The captured config lives in the closure, not in a contextvar the thread can't see.

### 8.3 Target `AppConfig` shape

```python
class AppConfig(BaseModel):
    model_config = ConfigDict(extra="allow", frozen=True)

    log_level: str = "info"
    memory: MemoryConfig = Field(default_factory=MemoryConfig)
    ...  # same fields as Phase 1

    @classmethod
    def from_file(cls, config_path: str | None = None) -> Self:
        """Pure factory. Reads file, returns frozen object. No side effects."""
        ...

    @classmethod
    def resolve_config_path(cls, config_path: str | None = None) -> Path:
        """Unchanged from Phase 1."""
        ...

    def get_model_config(self, name: str) -> ModelConfig | None:
        """Unchanged."""
        ...

    # Removed:
    # - _global: ClassVar
    # - _override: ClassVar[ContextVar]
    # - init(), set_override(), reset_override(), current()
```

### 8.4 `DeerFlowContext` and `resolve_context()` after Phase 2

`DeerFlowContext` is unchanged — it's already Phase 2-compliant.

`resolve_context()` simplifies: the "fall back to `AppConfig.current()`" branch goes away. The dict-context legacy path either constructs `DeerFlowContext` with an explicitly-passed `AppConfig` (fed by caller) or is deleted if no dict-context callers remain.

```python
def resolve_context(runtime: Any) -> DeerFlowContext:
    ctx = getattr(runtime, "context", None)
    if isinstance(ctx, DeerFlowContext):
        return ctx
    raise RuntimeError(
        "runtime.context is not a DeerFlowContext. All callers must construct "
        "and inject one explicitly; there is no global fallback."
    )
```

Let-it-crash: if Phase 2 is done correctly, every caller constructs a typed context. If one doesn't, fail loudly.

### 8.5 Trade-off acknowledgment

The three cases where ambient lookup is genuinely tempting (and why we reject them):

| Tempting case | Why ambient looks easier | Why we still reject it |
|---------------|-------------------------|------------------------|
| Deep helper in `memory/storage.py` needs `memory.storage_path` | Just threaded through 4 call layers | That's exactly the dependency chain you want visible. It's either there or it's hiding |
| Community tool factory reading API keys from config | "Each tool factory doesn't want to take config" | Each tool factory literally needs the config.
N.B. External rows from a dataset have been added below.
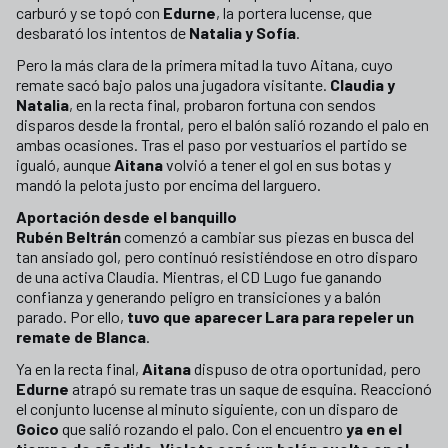
carburó y se topó con
Edurne
, la portera lucense, que
desbarató los intentos de
Natalia y Sofía
.
Pero la más clara de la primera mitad la tuvo Aitana, cuyo
remate sacó bajo palos una jugadora visitante.
Claudia y
Natalia
, en la recta final, probaron fortuna con sendos
disparos desde la frontal, pero el balón salió rozando el palo en
ambas ocasiones. Tras el paso por vestuarios el partido se
igualó, aunque
Aitana
volvió a tener el gol en sus botas y
mandó la pelota justo por encima del larguero.
Aportación desde el banquillo
Rubén Beltrán
comenzó a cambiar sus piezas en busca del
tan ansiado gol, pero continuó resistiéndose en otro disparo
de una activa Claudia. Mientras, el CD Lugo fue ganando
confianza y generando peligro en transiciones y a balón
parado. Por ello,
tuvo que aparecer Lara para repeler un
remate de Blanca
.
Ya en la recta final,
Aitana
dispuso de otra oportunidad, pero
Edurne
atrapó su remate tras un saque de esquina. Reaccionó
el conjunto lucense al minuto siguiente, con un disparo de
Goico
que salió rozando el palo. Con el encuentro
ya en el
Passing it is the honest signature |
| Test that wants to "override just one field globally" | `patch.object(AppConfig, "current")` is one line | Tests constructing their own `AppConfig` is one fixture — and that fixture becomes infrastructure for all future tests |

The rejection is consistent: **an explicit parameter is strictly more honest than an implicit global lookup**, in every case.

### 8.6 Scope

- ~97 production call sites: `AppConfig.current()` → parameter
- ~91 test mock sites: `patch.object(AppConfig, "current")` / `AppConfig._global = ...` → fixture injection
- ~30 FastAPI endpoints gain `config: AppConfig = Depends(get_config)`
- ~15 factory / helper functions gain `config: AppConfig` parameter
- Delete from `app_config.py`: `_global`, `_override`, `init`, `current`, `set_override`, `reset_override`
- Simplify `resolve_context()`: remove `AppConfig.current()` fallback

Implementation plan: see [2026-04-12-config-refactor-plan.md §Phase 2](./2026-04-12-config-refactor-plan.md#phase-2-pure-explicit-parameter-passing).